● Collected data

▬▬▬▬▬▬

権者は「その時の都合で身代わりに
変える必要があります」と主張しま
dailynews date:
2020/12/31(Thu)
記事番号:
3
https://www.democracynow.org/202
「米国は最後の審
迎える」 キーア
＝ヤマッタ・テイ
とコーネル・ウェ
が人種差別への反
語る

▬▬▬▬▬▬

Transcribe each record above exactly. Skip none.

権者は「その時の都合で身代わりに
変える必要があります」と主張しま
dailynews date:
2020/12/31(Thu)
記事番号:
3
https://www.democracynow.org/202
「米国は最後の審
迎える」 キーア
＝ヤマッタ・テイ
とコーネル・ウェ
が人種差別への反
語る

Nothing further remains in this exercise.